If they screw you over next time, you'll have to fight their lawyers over the arbitration clause before a court will ever hear your actual case. Unless you can provoke a public backlash.

They're not interested in playing fair with their customers. They're just stepping away from a PR disaster---this time.

Comment A Deal with the Devil (Score 5, Insightful) 21

I used to work for a mejor telco. Don't give them an inch.

If they can't bargain with city and county officials, let those areas remain underserved.

They will abuse every last phrase, word, or letter in the law to get what they want. And they only care about profit. If anything, they're downright resentful of the fact that they should be providing quality service to earn that profit.

This is the one industry that I am categorically against empowering. We do want good internet service, but telco monopolies are not the way we get it.

Comment Fine Them, Heavily (Score 2) 43

Imagine having a network so pooorly segmented that some random dunce can download malware that spreads to your billing, inventory, and records systems.

I know "zero trust" is almost a management buzzword at this point, but we have the technology to prevent these kind of attacks from hitting critical infrastructure.

Sure, a bunch of workstations within a broadcast domain may infect each other, but anything beyond that is negligence---in my opinion, we should demand better in health, safety, and finance sectors at a minimum.

Comment Re:DNS is still a single point of failure. (Score 1) 44

This scenario is mostly fearmongering and nonsense.

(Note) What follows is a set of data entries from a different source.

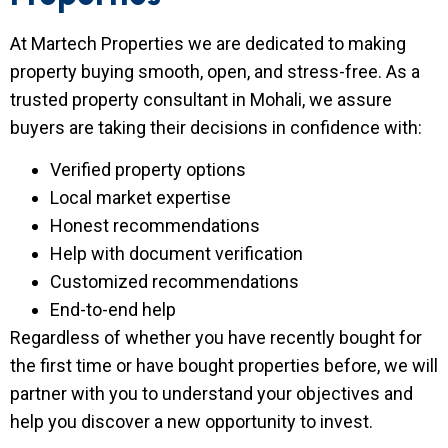
At Martech Properties we are dedicated to making
property buying smooth, open, and stress-free. As a
trusted property consultant in Mohali, we assure
buyers are taking their decisions in confidence with:
Verified property options
Local market expertise
Honest recommendations
Help with document verification
Customized recommendations
End-to-end help
Regardless of whether you have recently bought for
the first time or have bought properties before, we will
partner with you to understand your objectives and
help you discover a new opportunity to invest.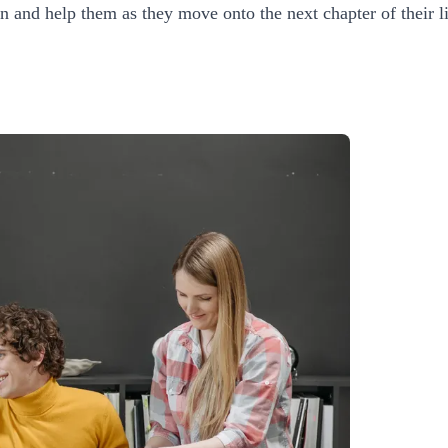
on and help them as they move onto the next chapter of their li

Further assume one of the CAs operating out of an authoritarian state is pressured to generate a cert for windowsupdate.com. Now each and every time a resolver pulls new glue you roll another D13 to find out if you've been hacked. Eventually just one compromised root can hack everyone.

Why would you ever trust a CA operating out of an authoritative state?

Every modern OS or browser--even Windows--allows you to choose which CAs you'll trust. If you are vulnerable in this situation, it is because your system is misconfigured.

If you want to be very careful, you can prune your trusted certificate store to the bare minimum or configure pinning for critical certificates. Or both.

Comment Re:Until.... (Score 4, Insightful) 288

Oh look, it's the same stupid questions every time renewable energy comes up.

And it's the same answers:

1. Storage is getting better and feasible in more scenarios, but everyone understands it is a limitation.
2. Solar isn't the only form of renewable energy; it's just the easiest to deploy in developed residential/commercial areas.
3. Replacement of fossil fuels is a long-term goal. Reduction is the immediate goal.
4. If batteries are recycled properly, their environmental impact is low.

On a cloudy day, those "10 nuclear reactors" may only provide the energy of 2-8 reactors, depending on the severity of the cloud cover, but it is still a much better than 0.

Also, if your panels are spread enough and connected to a distribution grid, then it doesn't matter. It can't be cloudy everywhere. Distribution may be the real-world answer to the "storage" problem.